• **TASK PROMPT**
In the entries below, how many lines hold the word "społeczna"? Answer with the number only.

• **Source data**
━━━━━━━━━━━━━━━━━━━━━━━━━━━━━━

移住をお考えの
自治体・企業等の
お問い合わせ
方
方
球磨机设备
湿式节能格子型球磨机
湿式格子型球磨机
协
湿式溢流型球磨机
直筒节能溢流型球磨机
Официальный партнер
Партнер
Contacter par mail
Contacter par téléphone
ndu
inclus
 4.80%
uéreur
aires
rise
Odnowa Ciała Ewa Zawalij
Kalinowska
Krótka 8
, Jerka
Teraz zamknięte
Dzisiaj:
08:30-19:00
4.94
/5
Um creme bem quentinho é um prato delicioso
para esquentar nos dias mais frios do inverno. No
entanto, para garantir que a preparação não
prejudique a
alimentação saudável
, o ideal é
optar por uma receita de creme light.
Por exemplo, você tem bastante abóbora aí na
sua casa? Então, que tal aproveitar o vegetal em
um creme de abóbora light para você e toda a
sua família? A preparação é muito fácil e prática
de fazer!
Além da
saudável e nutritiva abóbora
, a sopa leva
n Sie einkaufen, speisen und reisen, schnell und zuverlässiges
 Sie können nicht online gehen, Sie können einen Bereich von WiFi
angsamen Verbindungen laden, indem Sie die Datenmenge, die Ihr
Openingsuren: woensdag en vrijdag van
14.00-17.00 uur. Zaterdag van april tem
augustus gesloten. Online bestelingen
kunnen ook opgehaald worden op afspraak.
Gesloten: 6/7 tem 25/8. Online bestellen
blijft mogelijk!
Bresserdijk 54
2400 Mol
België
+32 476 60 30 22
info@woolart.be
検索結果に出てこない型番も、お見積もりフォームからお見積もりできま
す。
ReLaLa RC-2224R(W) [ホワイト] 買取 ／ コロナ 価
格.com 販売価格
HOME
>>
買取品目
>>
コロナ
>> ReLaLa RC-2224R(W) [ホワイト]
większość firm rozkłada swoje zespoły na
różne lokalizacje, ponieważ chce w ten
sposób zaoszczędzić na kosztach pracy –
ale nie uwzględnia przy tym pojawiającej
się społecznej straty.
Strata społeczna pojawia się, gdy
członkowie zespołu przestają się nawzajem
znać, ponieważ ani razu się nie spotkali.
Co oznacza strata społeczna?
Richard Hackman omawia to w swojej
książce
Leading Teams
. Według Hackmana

━━━━━━━━━━━━━━━━━━━━━━━━━━━━━━

• **YOUR RESPONSE**
2